Come May, the Competition Commission of India (CCI) will enter the 10th year of its existence. The Competition Act was passed in 2002 in a bid to regulate the market economy. In fact, experts have called the competition law the Magna Carta or constitutional document of the market economy. However, it took another seven years (May 2009) for the Commission to start functioning.
Many practitioners are of the view that the Commission has done exceedingly well but some procedural concerns continue to plague its operations.
A look back
“The CCI has definitely been able to establish itself as a credible and extremely important institution. It has passed some landmark judgments which are on a par with judgments being dealt with globally,” says Vaibhav Gaggar, managing partner at law firm Gaggar and Associates, who has represented the Commission in several cases. Dhanendra Kumar, former chairperson of the CCI, points out that the Commission’s orders have resulted in an amendment in market practices. Kumar cites the example of the real estate sector, where the CCI had asked for a sector-specific regulator in one of its orders. The Real Estate Regulatory Authority is an outcome of the same, he adds.
However, not everyone agrees with this opinion. "The Commission’s credibility is lost in the manner of treatment it has received from the appellate tribunal as well as Supreme Court," according to Rahul Singh, director at the Institute of Competition Law and Economics, and Associate Professor of Law, National Law School of India University, Bengaluru.
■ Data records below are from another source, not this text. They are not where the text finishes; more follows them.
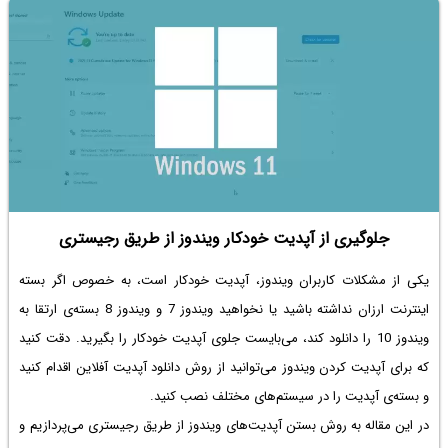
جلوگیری از آپدیت خودکار ویندوز از طریق رجیستری
یکی از مشکلات کاربران ویندوز، آپدیت خودکار است، به خصوص اگر بسته
اینترنت ارزان نداشته باشید یا نخواهید ویندوز 7 و ویندوز 8 بسته‌ی ارتقا به
ویندوز 10 را دانلود کند، می‌بایست جلوی آپدیت خودکار را بگیرید. دقت کنید
که برای آپدیت کردن ویندوز می‌توانید از روش دانلود آپدیت آفلاین اقدام کنید
و بسته‌ی آپدیت را در سیستم‌های مختلف نصب کنید.
در این مقاله به روش بستن آپدیت‌های ویندوز از طریق رجیستری می‌پردازیم و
“The CCI is at a massive fork in the road. It has to seriously think through issues that have cropped up until now and see what direction it wants to take,” says Singh. Experts point out that a lot of decisions by the CCI get overturned by the appellate tribunal on procedural concerns. This, however, is not a criticism against the Commission but the legislation and the general enforcement structure, according to Avirup Bose, associate professor for competition law and policy at Jindal Global Law School and former expert consultant at the CCI.
Personnel problem
A significant concern raised by most experts relates to the composition of the Commission and the appointments made to the body. “You need to put together a bunch of people who are passionate about the competition law. If not all, at least half the members should be experts,” says Singh. Appointing bureaucrats as members of a technical economic regulator can be problematic. This trend, however, extends beyond the CCI and plagues all regulatory authorities in the country, according to Bose.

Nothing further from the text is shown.